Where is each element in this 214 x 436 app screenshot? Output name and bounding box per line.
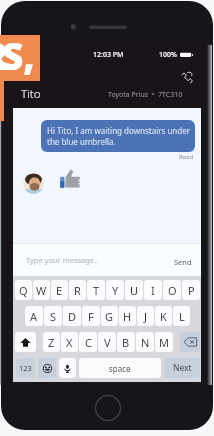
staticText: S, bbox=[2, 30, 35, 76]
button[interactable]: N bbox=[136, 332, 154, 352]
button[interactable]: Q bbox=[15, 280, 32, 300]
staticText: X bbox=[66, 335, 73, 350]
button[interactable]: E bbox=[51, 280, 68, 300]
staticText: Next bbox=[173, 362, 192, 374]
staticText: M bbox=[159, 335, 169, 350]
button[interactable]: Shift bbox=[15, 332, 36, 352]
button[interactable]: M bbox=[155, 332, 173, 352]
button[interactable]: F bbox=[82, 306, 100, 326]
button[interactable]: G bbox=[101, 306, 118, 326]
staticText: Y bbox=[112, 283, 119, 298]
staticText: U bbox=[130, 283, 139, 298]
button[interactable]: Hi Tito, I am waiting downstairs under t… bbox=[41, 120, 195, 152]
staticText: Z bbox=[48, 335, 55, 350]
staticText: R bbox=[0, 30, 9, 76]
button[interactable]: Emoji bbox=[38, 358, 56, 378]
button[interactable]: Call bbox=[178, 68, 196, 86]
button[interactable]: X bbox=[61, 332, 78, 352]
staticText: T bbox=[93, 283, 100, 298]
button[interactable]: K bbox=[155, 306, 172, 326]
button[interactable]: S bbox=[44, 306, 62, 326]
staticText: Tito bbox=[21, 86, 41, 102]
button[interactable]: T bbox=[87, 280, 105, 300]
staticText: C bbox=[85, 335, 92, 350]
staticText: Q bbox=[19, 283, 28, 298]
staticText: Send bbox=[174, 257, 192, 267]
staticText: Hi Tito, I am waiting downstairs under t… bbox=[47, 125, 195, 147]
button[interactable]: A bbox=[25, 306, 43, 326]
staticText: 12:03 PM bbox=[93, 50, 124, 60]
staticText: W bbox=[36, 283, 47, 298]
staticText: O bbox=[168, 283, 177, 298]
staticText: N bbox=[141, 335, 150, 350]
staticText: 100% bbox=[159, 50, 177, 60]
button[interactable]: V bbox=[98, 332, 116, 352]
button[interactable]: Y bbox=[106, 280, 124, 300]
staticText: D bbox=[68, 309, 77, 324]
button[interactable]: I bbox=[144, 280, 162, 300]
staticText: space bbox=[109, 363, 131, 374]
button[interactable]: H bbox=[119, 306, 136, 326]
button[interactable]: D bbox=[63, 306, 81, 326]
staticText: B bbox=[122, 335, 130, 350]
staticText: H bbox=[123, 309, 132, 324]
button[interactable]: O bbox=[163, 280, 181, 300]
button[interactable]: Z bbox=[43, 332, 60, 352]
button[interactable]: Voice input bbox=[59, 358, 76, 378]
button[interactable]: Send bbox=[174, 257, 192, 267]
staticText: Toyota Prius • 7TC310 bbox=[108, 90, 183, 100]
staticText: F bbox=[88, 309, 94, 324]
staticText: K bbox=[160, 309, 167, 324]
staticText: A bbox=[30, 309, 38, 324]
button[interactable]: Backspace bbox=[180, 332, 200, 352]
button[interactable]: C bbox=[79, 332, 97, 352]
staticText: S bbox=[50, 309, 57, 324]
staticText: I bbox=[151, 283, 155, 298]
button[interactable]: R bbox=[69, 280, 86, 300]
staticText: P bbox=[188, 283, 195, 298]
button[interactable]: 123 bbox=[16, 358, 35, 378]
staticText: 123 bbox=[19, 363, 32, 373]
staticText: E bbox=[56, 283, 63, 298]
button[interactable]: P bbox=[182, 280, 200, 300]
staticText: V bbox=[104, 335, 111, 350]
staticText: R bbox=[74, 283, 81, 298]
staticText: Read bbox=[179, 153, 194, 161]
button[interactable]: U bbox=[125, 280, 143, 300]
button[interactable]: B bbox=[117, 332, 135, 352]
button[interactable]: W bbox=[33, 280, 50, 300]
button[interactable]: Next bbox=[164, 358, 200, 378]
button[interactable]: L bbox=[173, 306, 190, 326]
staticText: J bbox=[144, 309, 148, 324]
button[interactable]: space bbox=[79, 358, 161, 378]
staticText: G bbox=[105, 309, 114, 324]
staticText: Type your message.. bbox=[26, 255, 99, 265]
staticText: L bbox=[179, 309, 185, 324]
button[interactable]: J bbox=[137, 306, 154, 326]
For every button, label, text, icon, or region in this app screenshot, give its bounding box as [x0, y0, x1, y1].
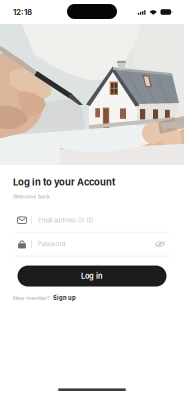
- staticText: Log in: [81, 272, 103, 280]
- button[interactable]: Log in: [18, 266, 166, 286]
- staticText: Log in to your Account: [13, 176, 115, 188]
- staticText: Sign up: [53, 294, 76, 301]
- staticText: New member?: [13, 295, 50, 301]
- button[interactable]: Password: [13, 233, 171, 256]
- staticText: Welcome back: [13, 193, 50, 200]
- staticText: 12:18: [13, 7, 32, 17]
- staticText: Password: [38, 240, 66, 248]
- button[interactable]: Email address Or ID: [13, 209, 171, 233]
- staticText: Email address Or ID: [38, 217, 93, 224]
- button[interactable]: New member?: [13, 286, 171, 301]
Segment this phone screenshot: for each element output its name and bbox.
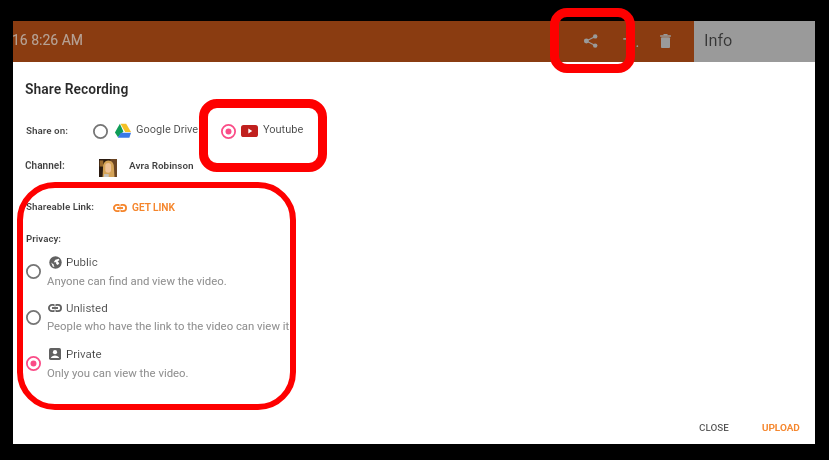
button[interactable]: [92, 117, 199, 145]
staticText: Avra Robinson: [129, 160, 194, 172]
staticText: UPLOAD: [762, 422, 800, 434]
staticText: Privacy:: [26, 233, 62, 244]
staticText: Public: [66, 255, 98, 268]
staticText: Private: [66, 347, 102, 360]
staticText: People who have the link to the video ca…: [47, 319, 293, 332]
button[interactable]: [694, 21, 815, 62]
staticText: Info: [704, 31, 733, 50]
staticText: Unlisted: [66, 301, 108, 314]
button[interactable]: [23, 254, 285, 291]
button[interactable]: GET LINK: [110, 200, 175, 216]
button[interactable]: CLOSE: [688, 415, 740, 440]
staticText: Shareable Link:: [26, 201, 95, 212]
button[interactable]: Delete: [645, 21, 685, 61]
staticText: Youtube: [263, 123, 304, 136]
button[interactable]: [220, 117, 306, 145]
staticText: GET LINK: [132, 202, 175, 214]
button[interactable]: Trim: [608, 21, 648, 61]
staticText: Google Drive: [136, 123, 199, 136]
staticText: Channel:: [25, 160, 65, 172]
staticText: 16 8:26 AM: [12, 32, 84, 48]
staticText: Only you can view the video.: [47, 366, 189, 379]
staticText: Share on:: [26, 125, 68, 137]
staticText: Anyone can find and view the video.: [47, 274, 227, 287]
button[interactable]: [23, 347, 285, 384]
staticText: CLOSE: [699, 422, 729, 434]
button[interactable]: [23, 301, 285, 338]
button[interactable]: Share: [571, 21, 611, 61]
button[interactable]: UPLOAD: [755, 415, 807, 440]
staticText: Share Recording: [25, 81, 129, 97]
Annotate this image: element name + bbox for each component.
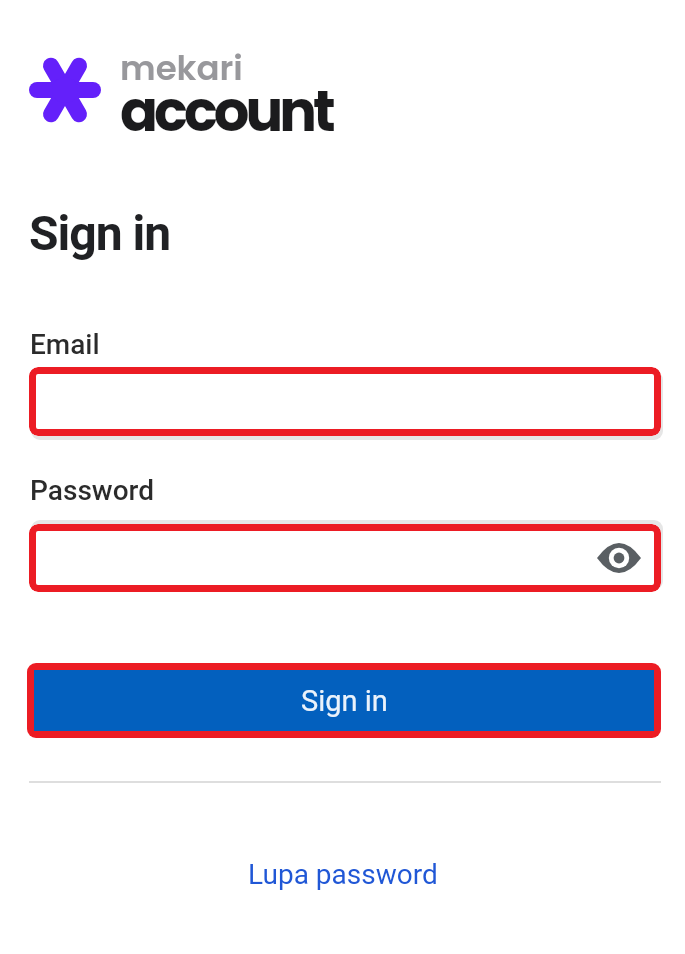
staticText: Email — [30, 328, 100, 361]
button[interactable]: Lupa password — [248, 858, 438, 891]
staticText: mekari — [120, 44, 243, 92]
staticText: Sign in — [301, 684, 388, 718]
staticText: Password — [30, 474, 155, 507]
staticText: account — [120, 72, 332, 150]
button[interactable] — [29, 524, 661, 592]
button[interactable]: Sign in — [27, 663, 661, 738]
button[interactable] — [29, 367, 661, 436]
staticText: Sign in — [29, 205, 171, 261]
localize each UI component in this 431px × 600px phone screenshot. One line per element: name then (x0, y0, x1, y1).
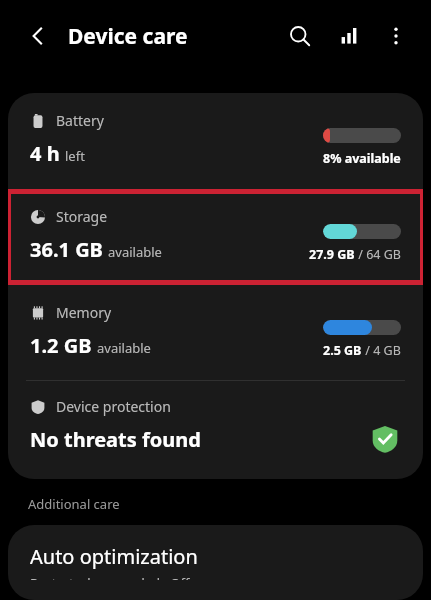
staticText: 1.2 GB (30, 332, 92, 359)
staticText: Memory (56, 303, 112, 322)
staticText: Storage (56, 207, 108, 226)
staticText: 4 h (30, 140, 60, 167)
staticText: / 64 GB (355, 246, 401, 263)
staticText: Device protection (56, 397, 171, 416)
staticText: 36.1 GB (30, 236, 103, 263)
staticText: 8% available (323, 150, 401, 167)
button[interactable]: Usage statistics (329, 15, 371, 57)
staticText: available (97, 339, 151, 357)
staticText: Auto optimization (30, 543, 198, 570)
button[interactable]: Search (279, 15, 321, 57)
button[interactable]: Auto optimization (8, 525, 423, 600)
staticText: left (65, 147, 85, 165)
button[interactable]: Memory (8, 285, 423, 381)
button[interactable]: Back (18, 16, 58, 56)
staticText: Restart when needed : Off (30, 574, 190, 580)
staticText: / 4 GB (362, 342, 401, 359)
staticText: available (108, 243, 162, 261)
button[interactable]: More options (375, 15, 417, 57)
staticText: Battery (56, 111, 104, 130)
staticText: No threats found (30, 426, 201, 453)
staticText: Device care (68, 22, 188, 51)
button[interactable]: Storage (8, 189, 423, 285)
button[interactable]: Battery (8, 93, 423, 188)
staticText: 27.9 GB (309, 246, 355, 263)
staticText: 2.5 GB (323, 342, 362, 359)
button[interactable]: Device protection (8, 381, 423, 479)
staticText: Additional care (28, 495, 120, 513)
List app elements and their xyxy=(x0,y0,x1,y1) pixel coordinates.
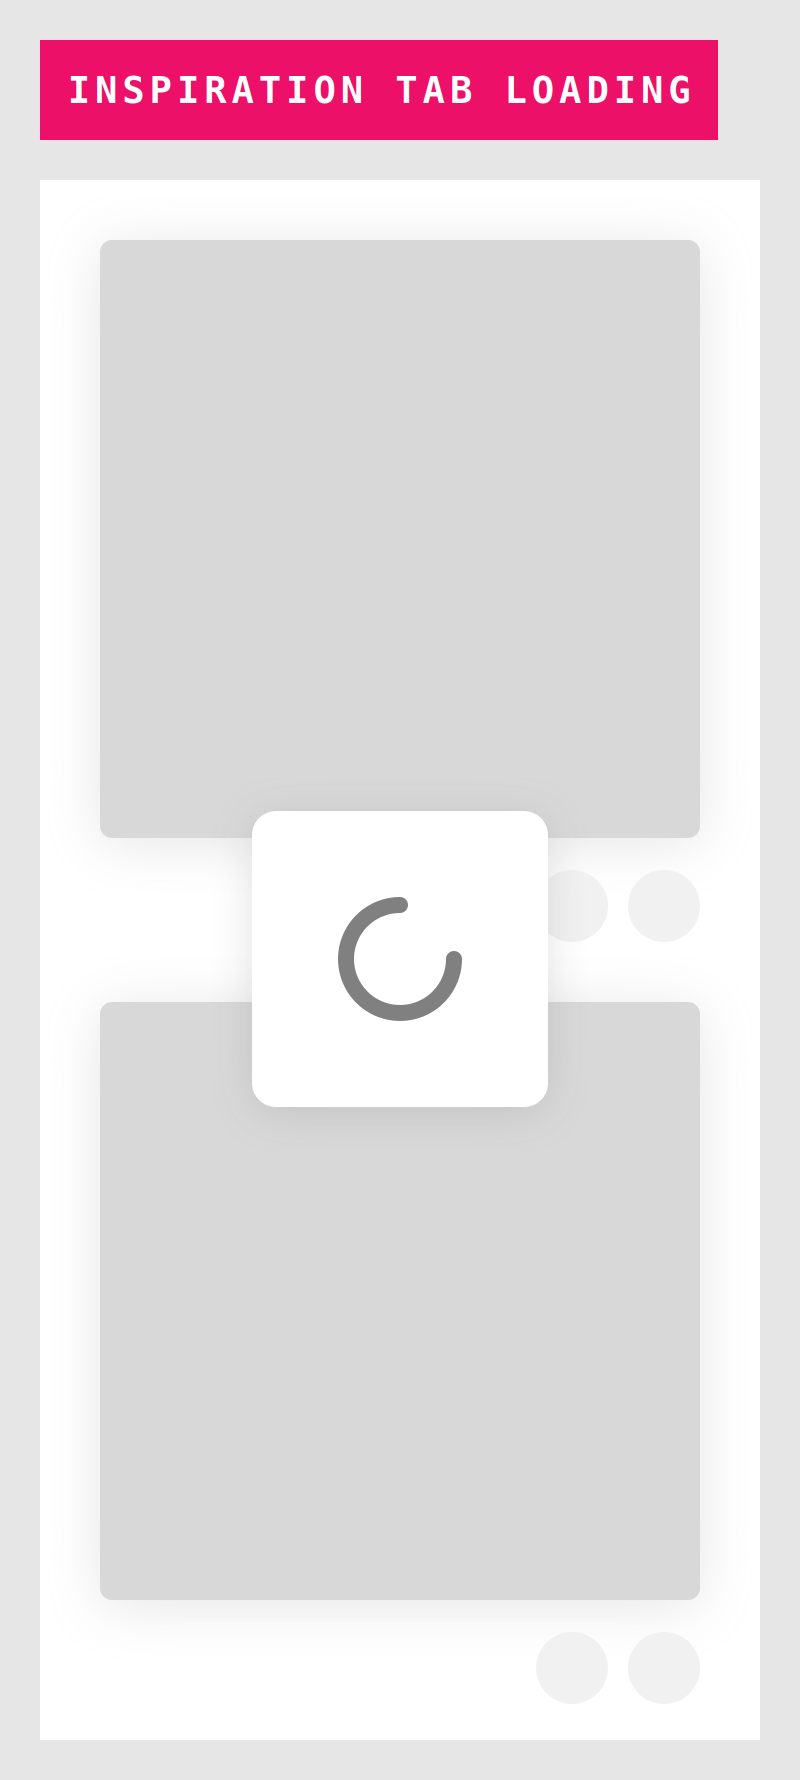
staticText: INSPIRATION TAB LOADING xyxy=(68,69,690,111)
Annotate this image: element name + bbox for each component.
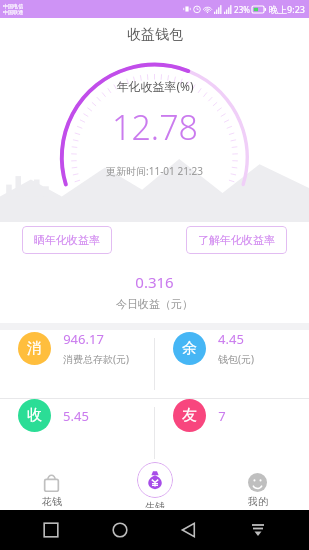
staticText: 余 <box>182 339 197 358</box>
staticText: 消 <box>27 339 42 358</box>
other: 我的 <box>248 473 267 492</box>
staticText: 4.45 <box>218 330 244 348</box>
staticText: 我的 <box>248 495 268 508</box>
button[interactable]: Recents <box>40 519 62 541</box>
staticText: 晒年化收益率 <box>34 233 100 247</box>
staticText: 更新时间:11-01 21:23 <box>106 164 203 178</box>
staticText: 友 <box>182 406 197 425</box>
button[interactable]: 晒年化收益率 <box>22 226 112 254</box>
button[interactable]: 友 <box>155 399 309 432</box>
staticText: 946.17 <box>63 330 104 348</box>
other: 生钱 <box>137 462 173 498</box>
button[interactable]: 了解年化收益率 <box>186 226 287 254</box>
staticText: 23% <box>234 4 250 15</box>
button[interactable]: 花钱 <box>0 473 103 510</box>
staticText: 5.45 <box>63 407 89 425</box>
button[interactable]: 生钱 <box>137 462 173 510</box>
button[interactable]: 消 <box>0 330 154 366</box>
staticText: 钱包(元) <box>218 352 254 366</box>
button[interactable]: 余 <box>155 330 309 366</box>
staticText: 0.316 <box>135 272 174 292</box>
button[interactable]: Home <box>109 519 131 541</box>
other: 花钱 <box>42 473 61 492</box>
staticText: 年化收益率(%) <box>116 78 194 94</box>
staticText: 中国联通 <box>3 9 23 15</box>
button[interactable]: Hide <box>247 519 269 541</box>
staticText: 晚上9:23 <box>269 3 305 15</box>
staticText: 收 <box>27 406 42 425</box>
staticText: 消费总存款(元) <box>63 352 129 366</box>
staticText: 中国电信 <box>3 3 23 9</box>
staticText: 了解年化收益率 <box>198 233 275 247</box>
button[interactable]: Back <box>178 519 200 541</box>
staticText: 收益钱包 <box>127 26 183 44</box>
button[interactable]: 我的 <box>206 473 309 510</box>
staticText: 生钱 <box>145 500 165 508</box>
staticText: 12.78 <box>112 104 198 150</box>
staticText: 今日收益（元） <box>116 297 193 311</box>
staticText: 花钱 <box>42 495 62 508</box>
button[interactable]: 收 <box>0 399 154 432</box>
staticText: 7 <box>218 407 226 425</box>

Prompt>
List each line of the entries that holds the string "Device".

Output for this task>
staticText: Device protection (56, 397, 171, 416)
staticText: Device care (68, 22, 188, 51)
button[interactable]: Device protection (8, 381, 423, 479)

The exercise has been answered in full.